In response to the news, Robinson posted a picture of his dog on Twitter with a joke about the 2016 signature debacles during which one candidate told reporters he had a big dog, proving Robinson is the candidate with the best sense of humor.
— Doug Robinson (@DougRobinsonCO) April 20, 2018
If Robinson wasn’t so likeable, this development would be hilarious. Robinson’s campaign staffer maligned other Republican candidates for problems with their signatures – specifically, he went after fellow Republican candidate Walker Stapleton, who trashed his signatures and went through the process garnering 44 percent of the vote. The question now is – did Robinson’s staffer genuinely think Robinson had moral high ground here or was his trash talking meant to try to disqualify Stapleton’s signatures and give his candidate a wider berth to make the ballot (which he obviously needed)? Inquiring minds want to know.
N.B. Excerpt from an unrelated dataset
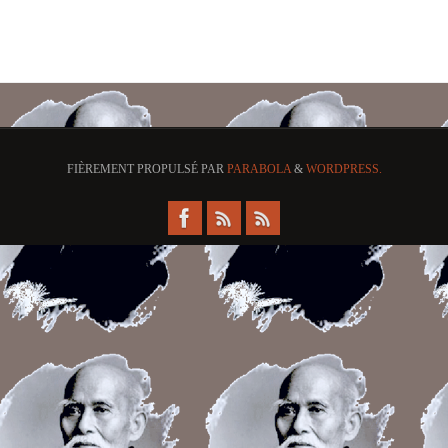
FIÈREMENT PROPULSÉ PAR
PARABOLA
&
WORDPRESS.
In other news, Colorado Treasurer candidate Brian Watson, who used the same firm, also did not qualify for the ballot. He also turned in 17,000 signatures and came up short in the Second Congressional District by 120 votes. Watson also plans to fight the insufficiency finding in court.
Each statewide candidate must secure 1,500 valid Republican (for GOP candidates) signatures in each Congressional District. Colorado has seven Congressional Districts, so the candidates must submit a total of 10,500 signatures. The Second Congressional District often proves challenging for Republican candidates attempting to gather signatures.